Propelled by goofy, singalong anthems, "Fun Home" switches between three different stages of Bechdel’s life.

(Patrick Weishampel - blankeye.tv)

Only a few minutes into Fun Home, we know how the story will end.  Adapted from Alison Bechdel's graphical memoir, the musical tries to make sense of the cartoonist's complicated relationship with her closeted gay father, Bruce (Robert Mammana). Our narrator is present-day Bechdel (Allison Mickelson), who explains the play's fate in the first scene. "He killed himself and I became a lesbian cartoonist," she says.

Propelled by goofy, singalong anthems, Fun Home switches between three different stages of Bechdel's life. There's Alison (Aida Valentine) growing up in the funeral home where her father enforced heteronormativism on his daughter. There's Alison at college (Sara Masterson), who transforms from nervous and slumped shouldered, to belting out love songs as she discovers her sexuality and falls for a classmate named Joan (Kristen DiMercurio). Then there's Alison the narrator, the successful cartoonist behind Dykes to Watch Out For, and who's attempting to understand her father through jumbled memories.

The show premiered on Broadway in 2015 and won multiple Tony awards that same year. It went on tour for the first time last October, but Portland Center Stage is staging its own production. PCS' production is so intimate and charming, it's hard to imagine Fun Home on a giant Broadway stage. The set is relatively minimal. Though the scenes in the funeral home are fleshed out with vintage furniture, Alison's college dorm is just a desk and a bed.

At the end of the play, Bruce remains a mystery to Alison. Where did he go late at night? Was it a gesture of solidarity when he mailed her a novel with a lesbian protagonist? Why did he call her into his embalming room when she was little just to ask her to hand him scissors?

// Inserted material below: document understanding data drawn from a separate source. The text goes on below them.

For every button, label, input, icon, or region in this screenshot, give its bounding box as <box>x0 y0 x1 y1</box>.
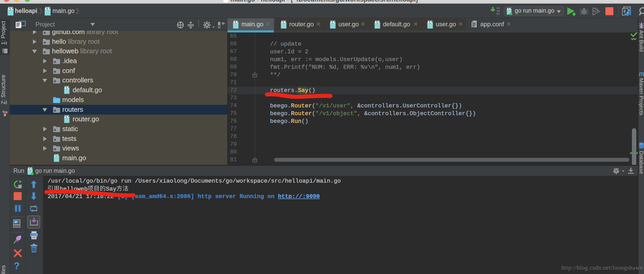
svg-text:01: 01 <box>497 12 500 15</box>
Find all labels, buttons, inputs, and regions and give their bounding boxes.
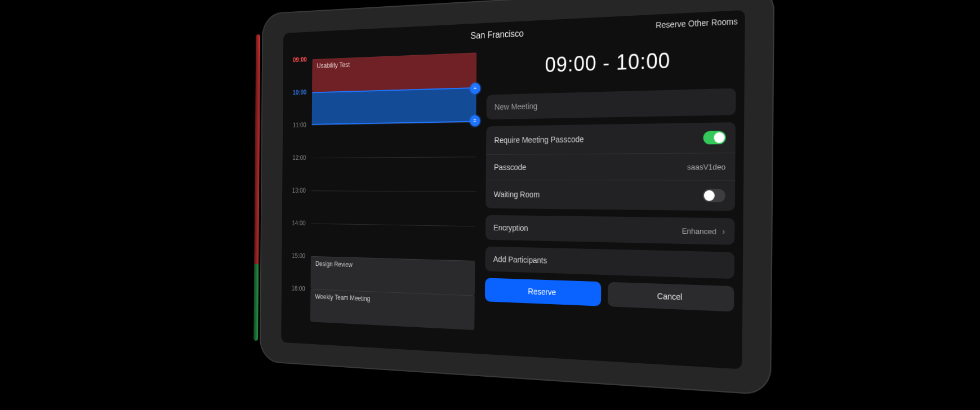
require-passcode-row[interactable]: Require Meeting Passcode xyxy=(486,122,736,154)
meeting-topic-input[interactable] xyxy=(495,97,727,112)
participants-card[interactable]: Add Participants xyxy=(485,247,734,279)
hour-label: 10:00 xyxy=(288,88,309,96)
hour-label: 13:00 xyxy=(288,187,309,194)
waiting-room-toggle[interactable] xyxy=(703,189,725,202)
scheduling-tablet: San Francisco Reserve Other Rooms 09:001… xyxy=(260,0,774,395)
topic-card xyxy=(486,88,736,120)
screen: San Francisco Reserve Other Rooms 09:001… xyxy=(281,10,745,369)
passcode-value: saasV1deo xyxy=(687,162,726,171)
encryption-row[interactable]: Encryption Enhanced › xyxy=(485,215,734,245)
reserve-button[interactable]: Reserve xyxy=(485,278,602,306)
security-card: Require Meeting Passcode Passcode saasV1… xyxy=(485,122,736,211)
encryption-value: Enhanced › xyxy=(681,226,725,236)
timeline-event[interactable]: Usability Test xyxy=(312,52,476,92)
selection-handle-top[interactable]: = xyxy=(470,83,480,94)
cancel-button[interactable]: Cancel xyxy=(608,282,734,312)
hour-label: 16:00 xyxy=(287,284,308,293)
hour-label: 15:00 xyxy=(287,252,308,260)
hour-gridline xyxy=(311,190,475,191)
status-led-strip xyxy=(253,34,260,341)
hour-label: 09:00 xyxy=(288,56,309,64)
add-participants-row[interactable]: Add Participants xyxy=(485,247,734,279)
actions: Reserve Cancel xyxy=(485,278,734,311)
encryption-label: Encryption xyxy=(493,223,528,233)
require-passcode-toggle[interactable] xyxy=(703,131,725,144)
tablet-frame: San Francisco Reserve Other Rooms 09:001… xyxy=(260,0,774,395)
encryption-card[interactable]: Encryption Enhanced › xyxy=(485,215,734,245)
waiting-room-row[interactable]: Waiting Room xyxy=(485,180,735,211)
reservation-form: 09:00 - 10:00 Require Meeting Passcode xyxy=(484,37,739,363)
hour-label: 12:00 xyxy=(288,154,309,162)
chevron-right-icon: › xyxy=(722,226,725,236)
passcode-row[interactable]: Passcode saasV1deo xyxy=(485,153,735,180)
require-passcode-label: Require Meeting Passcode xyxy=(494,135,583,145)
selection-handle-bottom[interactable]: = xyxy=(470,115,480,127)
titlebar: San Francisco Reserve Other Rooms xyxy=(283,10,745,56)
hour-gridline xyxy=(311,224,475,227)
hour-label: 14:00 xyxy=(287,219,308,227)
hour-gridline xyxy=(311,157,475,158)
waiting-room-label: Waiting Room xyxy=(494,190,540,199)
timeline[interactable]: 09:0010:0011:0012:0013:0014:0015:0016:00… xyxy=(287,48,479,348)
timeline-event[interactable]: Weekly Team Meeting xyxy=(310,289,474,330)
timeline-selection[interactable]: == xyxy=(312,87,476,125)
room-name: San Francisco xyxy=(470,29,523,41)
hour-label: 11:00 xyxy=(288,121,309,129)
selected-time-range: 09:00 - 10:00 xyxy=(487,37,737,88)
add-participants-label: Add Participants xyxy=(493,255,547,265)
passcode-label: Passcode xyxy=(494,163,526,172)
reserve-other-rooms-link[interactable]: Reserve Other Rooms xyxy=(656,16,738,30)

But Fun Home's yearning for understanding imbues even the most uncertain and difficult moments with tenderness. In one scene, Bruce shames Alison into wearing a dress instead of a pair of Converse and a boyish T-shirt to a family party. "Do you want everyone talking about you behind your back?" he asks her. Through Alison's self-discovery, we can see Bruce's misguided hope of sparing his daughter from the pain he feels, while he remains deprived of the freedom she eventually finds.

SEE IT: Fun Home is at Portland Center Stage, 128 NW 11th Ave., pcs.org. 7:30 pm Tuesday-Sunday, noon Thursday, 2 pm Saturday and Sunday, Sept. 22-Oct. 22. $25-$70.